West Ward Market Recap: August

Week 1: Compost 101

Composting: the process of breaking down food waste & nitrogen-rich refuse (“green” or “wet” materials) with “brown” carbon heavy dry materials to create rich soil full of nutrients and microbes. Healthy soil is crucial to thriving plant life and more. Add air circulation (turning the pile over with a pitchfork) and water, and it’ll heat up on its own to break down into this natural fertilizer.

The Easton Compost Program allows City residents to collect and tip their food scraps to divert waste from the landfill (and emissions related to it); or, you can compost in your own backyard. That week’s lesson included a sorting game to toss recyclables, food waste, and trash into the correct bins.

Week 2: Homemade spice blends kits

We spiced up the second week by drying and storing herbs. We strung up rosemary, oregano, mint, sage, thyme, lavender, and more. Participants had to identify by sight and smell which was which. Hang drying like we did can sometimes last a few weeks to completely dry out the herbs… and others will even keep a paper bag over the herbs as they hang, as light can affect the essential oils in them. Other methods? Oven drying or even microwaving.

Some added facts to the white board explained which herbs were easy to dry, and which heavy-water dense herbs (like cilantro or parsley) don’t dry well or maintain their flavor. Other cool facts too: like letting cilantro go to seed creates whole coriander spice which can be ground up. We gave away 50 free shaker spice jars for people to take home, dry their herbs, and make their own unique spice blends. Check out our example spice blend recipes below.

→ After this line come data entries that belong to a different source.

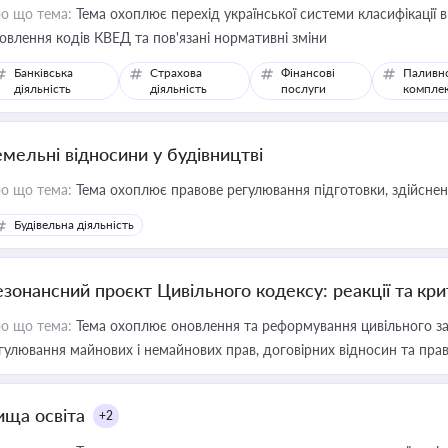
о що тема:
Тема охоплює перехід української системи класифікації в
овлення кодів КВЕД та пов'язані нормативні зміни
Банківська
Страхова
Фінансові
Паливн
діяльність
діяльність
послуги
компле
емельні відносини у будівництві
о що тема:
Тема охоплює правове регулювання підготовки, здійсненн
Будівельна діяльність
езонансний проєкт Цивільного кодексу: реакції та кр
о що тема:
Тема охоплює оновлення та реформування цивільного за
гулювання майнових і немайнових прав, договірних відносин та прав
ища освіта
+2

Week 3: Fall seed starting

Our climate is in zone 6b, which accommodates cool season plants but also gives heat-loving ones a shorter growing season. We made a board game style chart with the growing calendars of different crops here: like corn, broccoli, radishes, tomatoes, and more. Some were trick questions: cool weather plants like peas can be planted in the cool spring or in the fall, but might not do well in the heat of summer. So two cycles!

Winners that got a few correct were given high-fives, fall seed packets, and fall seedlings (kale, mustard greens, lettuce) generously donated by the Seed Farm. We also included when to start fall seeds if not planting them directly in the ground: check out this easy chart for a growing timeline.

Week 4: Flower crown workshop

Another Easton Garden Works’ signature flower crown workshops! Lots of zinnias, sunflowers, wildflowers, and weeds peppered everyone’s crowns this week. Even more was in bloom as compared to July: we had ornamental onion, kale, Mexican sunflower, okra flowers, and more to add to the mix.

Week 5: Natural fertilizers & fortune telling

In addition to our compost lesson from earlier this month, we had an array of other types of natural fertilizers to talk about. We had a very real and incredibly accurate fortune-telling game where we asked participants to choose a fertilizer type out of a hat, and learned about its application in the garden and in their futures. Some choices: compost, aquarium water, fireplace ashes, egg shells, diluted vinegar, Epsom salts, and coffee grounds. Certain ones are more acidic (vinegar), great for plants like blueberries, or full of nitrogen (aquarium water, for leafy growth), or magnesium (Epsom salts, for plant respiration); each has their own levels of micro or macronutrients. We see riches in your & your garden’s futures!